Determine the use of the plywood. The finish for plywood will vary depending on the use of the plywood, exterior or interior. If the plywood use is for interior, you can use a variety of finishes. However, if the use of the plywood is exterior, only one method to finish the plywood is recommended.
Select the type of plywood finish. You can use a variety of finishes for plywood, including rough finishes and sanded finishes. Sanded plywood will usually have repairs made to it with different synthetic putties. If you use a wood stain or clear coat finish on sanded plywood, you will want to use the smoothest type of plywood with the fewest repairs. Southern pine plywood will have fewer repaired patches than the Douglas fir plywood. Rough plywood is not suitable for stains or clear coat finishes. You should paint this type of plywood. Veneer is the smooth side of plywood and will not have issues with putty repairs. You can use a variety of paints, finishes and stains on veneer.
Choose from semi-transparent or opaque stains, clear coats or paints for sanded plywood for interiors. On rough plywood, use a primer and paint. For exterior uses, you should use only an opaque stain or a primer and top coat of paint. Use 100 percent acrylic resin latex for the longest lasting performance.
Prepare the area where you are finishing the plywood. Put down drop cloths around and under the plywood you are finishing. Tape off the areas that should be protected from the finish.

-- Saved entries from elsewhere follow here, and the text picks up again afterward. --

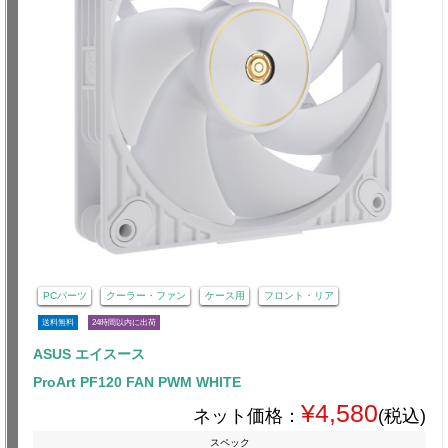
PCパーツ
クーラー・ファン
ケース用
フロント・リア
送料無料
24時間以内に出荷
ASUS エイスース
ProArt PF120 FAN PWM WHITE
¥4,580
ネット価格：
(税込)
スペック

Apply two coats of the finish you have chosen. Use a paintbrush to apply it for maximum penetration. You can use a roller if you are finishing a large area as long as you use pressure on the roller to get the stain into the surface of the plywood. Do not use a sprayer because it will not provide enough penetration into the plywood. When finishing exterior plywood, it is important to finish the edges with extra care because plywood is a composite wood and if water leaks into the edge it can damage it.